What you are asked to do | Word for word, copy the data that follows and skip its pictures.
====
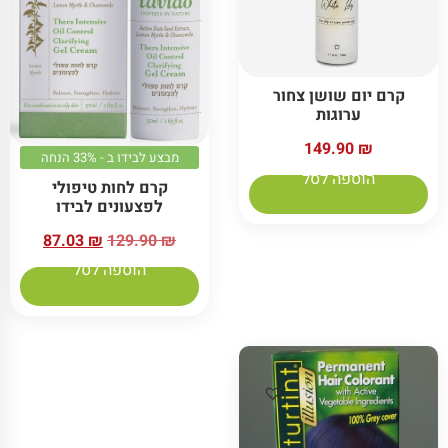
קרם יום שושן צחור
ערוגות
149.90
₪
מבצע לבידו ב - 33% הנחה
הוספה לסל
קרם לחות טיפולי
לפצעונים לבידו
87.03
₪
129.90
₪
הוספה לסל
====
Your solution |
קרם יום שושן צחור
ערוגות
149.90
₪
מבצע לבידו ב - 33% הנחה
הוספה לסל
קרם לחות טיפולי
לפצעונים לבידו
87.03
₪
129.90
₪
הוספה לסל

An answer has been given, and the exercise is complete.